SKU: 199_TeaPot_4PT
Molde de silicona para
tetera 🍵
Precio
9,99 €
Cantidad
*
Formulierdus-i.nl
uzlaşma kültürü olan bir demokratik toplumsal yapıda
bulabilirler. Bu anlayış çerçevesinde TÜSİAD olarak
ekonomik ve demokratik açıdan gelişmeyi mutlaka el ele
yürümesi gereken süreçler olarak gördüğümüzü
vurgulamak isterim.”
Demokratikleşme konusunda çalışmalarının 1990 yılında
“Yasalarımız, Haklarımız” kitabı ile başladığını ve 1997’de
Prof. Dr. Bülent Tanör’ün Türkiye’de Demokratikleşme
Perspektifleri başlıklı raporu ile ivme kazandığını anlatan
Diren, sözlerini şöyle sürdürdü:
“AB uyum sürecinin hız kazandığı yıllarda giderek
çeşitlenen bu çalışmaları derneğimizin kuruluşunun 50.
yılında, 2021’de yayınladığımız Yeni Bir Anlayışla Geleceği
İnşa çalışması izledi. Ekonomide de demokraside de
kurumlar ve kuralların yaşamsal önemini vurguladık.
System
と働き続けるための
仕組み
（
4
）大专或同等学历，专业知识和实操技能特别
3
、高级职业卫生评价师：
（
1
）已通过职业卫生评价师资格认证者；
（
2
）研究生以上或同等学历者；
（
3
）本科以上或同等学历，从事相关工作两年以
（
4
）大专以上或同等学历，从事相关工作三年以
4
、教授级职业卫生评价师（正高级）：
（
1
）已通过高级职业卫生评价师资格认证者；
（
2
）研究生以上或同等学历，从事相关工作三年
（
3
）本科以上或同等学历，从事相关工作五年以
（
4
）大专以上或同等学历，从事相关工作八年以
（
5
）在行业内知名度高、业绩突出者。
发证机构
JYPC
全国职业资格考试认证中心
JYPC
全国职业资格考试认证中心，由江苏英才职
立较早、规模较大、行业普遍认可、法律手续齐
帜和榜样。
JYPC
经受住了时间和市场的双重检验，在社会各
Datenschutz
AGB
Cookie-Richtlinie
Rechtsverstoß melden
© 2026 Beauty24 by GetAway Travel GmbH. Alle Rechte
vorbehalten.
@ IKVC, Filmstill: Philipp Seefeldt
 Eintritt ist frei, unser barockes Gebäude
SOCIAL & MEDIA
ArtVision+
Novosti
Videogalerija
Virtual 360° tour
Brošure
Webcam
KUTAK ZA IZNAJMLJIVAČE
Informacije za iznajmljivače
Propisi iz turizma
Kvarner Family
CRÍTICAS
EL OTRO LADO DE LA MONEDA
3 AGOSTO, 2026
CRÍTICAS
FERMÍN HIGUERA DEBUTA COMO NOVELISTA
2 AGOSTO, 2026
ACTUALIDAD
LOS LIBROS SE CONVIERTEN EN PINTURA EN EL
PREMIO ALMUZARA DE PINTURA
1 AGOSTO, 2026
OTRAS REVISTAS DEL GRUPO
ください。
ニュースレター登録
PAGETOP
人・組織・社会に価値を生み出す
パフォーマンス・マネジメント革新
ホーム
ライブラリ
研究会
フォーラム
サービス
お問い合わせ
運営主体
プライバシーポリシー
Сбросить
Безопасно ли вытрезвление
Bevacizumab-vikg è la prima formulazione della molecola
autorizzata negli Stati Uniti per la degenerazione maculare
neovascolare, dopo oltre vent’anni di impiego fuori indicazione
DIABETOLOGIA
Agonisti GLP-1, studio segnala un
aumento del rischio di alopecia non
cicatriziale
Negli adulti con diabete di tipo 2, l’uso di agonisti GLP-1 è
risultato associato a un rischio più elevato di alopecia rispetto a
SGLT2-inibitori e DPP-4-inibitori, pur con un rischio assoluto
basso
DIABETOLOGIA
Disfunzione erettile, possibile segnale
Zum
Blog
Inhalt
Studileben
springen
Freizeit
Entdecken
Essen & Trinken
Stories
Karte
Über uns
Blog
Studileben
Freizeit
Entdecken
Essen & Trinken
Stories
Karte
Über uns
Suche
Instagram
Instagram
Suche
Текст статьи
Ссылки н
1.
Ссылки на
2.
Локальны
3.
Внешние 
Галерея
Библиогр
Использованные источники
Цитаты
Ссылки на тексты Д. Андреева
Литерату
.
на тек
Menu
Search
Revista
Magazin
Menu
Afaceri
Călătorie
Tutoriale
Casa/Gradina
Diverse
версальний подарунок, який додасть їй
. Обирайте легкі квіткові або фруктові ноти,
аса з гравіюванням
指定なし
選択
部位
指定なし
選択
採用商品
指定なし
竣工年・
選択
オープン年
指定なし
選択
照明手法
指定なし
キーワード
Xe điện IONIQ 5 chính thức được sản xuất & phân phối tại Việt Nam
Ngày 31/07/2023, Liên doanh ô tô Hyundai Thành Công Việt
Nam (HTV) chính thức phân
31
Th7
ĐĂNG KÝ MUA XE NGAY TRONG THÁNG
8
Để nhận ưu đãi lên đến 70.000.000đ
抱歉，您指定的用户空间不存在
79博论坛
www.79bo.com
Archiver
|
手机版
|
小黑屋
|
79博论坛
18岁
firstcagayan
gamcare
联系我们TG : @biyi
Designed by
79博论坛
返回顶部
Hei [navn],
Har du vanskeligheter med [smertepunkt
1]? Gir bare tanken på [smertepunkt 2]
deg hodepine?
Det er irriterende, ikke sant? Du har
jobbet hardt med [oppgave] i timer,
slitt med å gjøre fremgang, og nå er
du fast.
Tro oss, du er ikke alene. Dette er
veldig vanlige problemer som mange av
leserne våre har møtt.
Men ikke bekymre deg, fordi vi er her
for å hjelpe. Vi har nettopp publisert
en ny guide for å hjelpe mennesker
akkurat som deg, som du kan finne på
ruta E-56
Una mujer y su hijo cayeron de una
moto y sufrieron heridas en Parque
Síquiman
■ ■ ■ ■ ■ ■ ■
(Problem statement): Print every line of the listing shown above, exactly.

(Output of the task):
SKU: 199_TeaPot_4PT
Molde de silicona para
tetera 🍵
Precio
9,99 €
Cantidad
*
Formulierdus-i.nl
uzlaşma kültürü olan bir demokratik toplumsal yapıda
bulabilirler. Bu anlayış çerçevesinde TÜSİAD olarak
ekonomik ve demokratik açıdan gelişmeyi mutlaka el ele
yürümesi gereken süreçler olarak gördüğümüzü
vurgulamak isterim.”
Demokratikleşme konusunda çalışmalarının 1990 yılında
“Yasalarımız, Haklarımız” kitabı ile başladığını ve 1997’de
Prof. Dr. Bülent Tanör’ün Türkiye’de Demokratikleşme
Perspektifleri başlıklı raporu ile ivme kazandığını anlatan
Diren, sözlerini şöyle sürdürdü:
“AB uyum sürecinin hız kazandığı yıllarda giderek
çeşitlenen bu çalışmaları derneğimizin kuruluşunun 50.
yılında, 2021’de yayınladığımız Yeni Bir Anlayışla Geleceği
İnşa çalışması izledi. Ekonomide de demokraside de
kurumlar ve kuralların yaşamsal önemini vurguladık.
System
と働き続けるための
仕組み
（
4
）大专或同等学历，专业知识和实操技能特别
3
、高级职业卫生评价师：
（
1
）已通过职业卫生评价师资格认证者；
（
2
）研究生以上或同等学历者；
（
3
）本科以上或同等学历，从事相关工作两年以
（
4
）大专以上或同等学历，从事相关工作三年以
4
、教授级职业卫生评价师（正高级）：
（
1
）已通过高级职业卫生评价师资格认证者；
（
2
）研究生以上或同等学历，从事相关工作三年
（
3
）本科以上或同等学历，从事相关工作五年以
（
4
）大专以上或同等学历，从事相关工作八年以
（
5
）在行业内知名度高、业绩突出者。
发证机构
JYPC
全国职业资格考试认证中心
JYPC
全国职业资格考试认证中心，由江苏英才职
立较早、规模较大、行业普遍认可、法律手续齐
帜和榜样。
JYPC
经受住了时间和市场的双重检验，在社会各
Datenschutz
AGB
Cookie-Richtlinie
Rechtsverstoß melden
© 2026 Beauty24 by GetAway Travel GmbH. Alle Rechte
vorbehalten.
@ IKVC, Filmstill: Philipp Seefeldt
 Eintritt ist frei, unser barockes Gebäude
SOCIAL & MEDIA
ArtVision+
Novosti
Videogalerija
Virtual 360° tour
Brošure
Webcam
KUTAK ZA IZNAJMLJIVAČE
Informacije za iznajmljivače
Propisi iz turizma
Kvarner Family
CRÍTICAS
EL OTRO LADO DE LA MONEDA
3 AGOSTO, 2026
CRÍTICAS
FERMÍN HIGUERA DEBUTA COMO NOVELISTA
2 AGOSTO, 2026
ACTUALIDAD
LOS LIBROS SE CONVIERTEN EN PINTURA EN EL
PREMIO ALMUZARA DE PINTURA
1 AGOSTO, 2026
OTRAS REVISTAS DEL GRUPO
ください。
ニュースレター登録
PAGETOP
人・組織・社会に価値を生み出す
パフォーマンス・マネジメント革新
ホーム
ライブラリ
研究会
フォーラム
サービス
お問い合わせ
運営主体
プライバシーポリシー
Сбросить
Безопасно ли вытрезвление
Bevacizumab-vikg è la prima formulazione della molecola
autorizzata negli Stati Uniti per la degenerazione maculare
neovascolare, dopo oltre vent’anni di impiego fuori indicazione
DIABETOLOGIA
Agonisti GLP-1, studio segnala un
aumento del rischio di alopecia non
cicatriziale
Negli adulti con diabete di tipo 2, l’uso di agonisti GLP-1 è
risultato associato a un rischio più elevato di alopecia rispetto a
SGLT2-inibitori e DPP-4-inibitori, pur con un rischio assoluto
basso
DIABETOLOGIA
Disfunzione erettile, possibile segnale
Zum
Blog
Inhalt
Studileben
springen
Freizeit
Entdecken
Essen & Trinken
Stories
Karte
Über uns
Blog
Studileben
Freizeit
Entdecken
Essen & Trinken
Stories
Karte
Über uns
Suche
Instagram
Instagram
Suche
Текст статьи
Ссылки н
1.
Ссылки на
2.
Локальны
3.
Внешние 
Галерея
Библиогр
Использованные источники
Цитаты
Ссылки на тексты Д. Андреева
Литерату
.
на тек
Menu
Search
Revista
Magazin
Menu
Afaceri
Călătorie
Tutoriale
Casa/Gradina
Diverse
версальний подарунок, який додасть їй
. Обирайте легкі квіткові або фруктові ноти,
аса з гравіюванням
指定なし
選択
部位
指定なし
選択
採用商品
指定なし
竣工年・
選択
オープン年
指定なし
選択
照明手法
指定なし
キーワード
Xe điện IONIQ 5 chính thức được sản xuất & phân phối tại Việt Nam
Ngày 31/07/2023, Liên doanh ô tô Hyundai Thành Công Việt
Nam (HTV) chính thức phân
31
Th7
ĐĂNG KÝ MUA XE NGAY TRONG THÁNG
8
Để nhận ưu đãi lên đến 70.000.000đ
抱歉，您指定的用户空间不存在
79博论坛
www.79bo.com
Archiver
|
手机版
|
小黑屋
|
79博论坛
18岁
firstcagayan
gamcare
联系我们TG : @biyi
Designed by
79博论坛
返回顶部
Hei [navn],
Har du vanskeligheter med [smertepunkt
1]? Gir bare tanken på [smertepunkt 2]
deg hodepine?
Det er irriterende, ikke sant? Du har
jobbet hardt med [oppgave] i timer,
slitt med å gjøre fremgang, og nå er
du fast.
Tro oss, du er ikke alene. Dette er
veldig vanlige problemer som mange av
leserne våre har møtt.
Men ikke bekymre deg, fordi vi er her
for å hjelpe. Vi har nettopp publisert
en ny guide for å hjelpe mennesker
akkurat som deg, som du kan finne på
ruta E-56
Una mujer y su hijo cayeron de una
moto y sufrieron heridas en Parque
Síquiman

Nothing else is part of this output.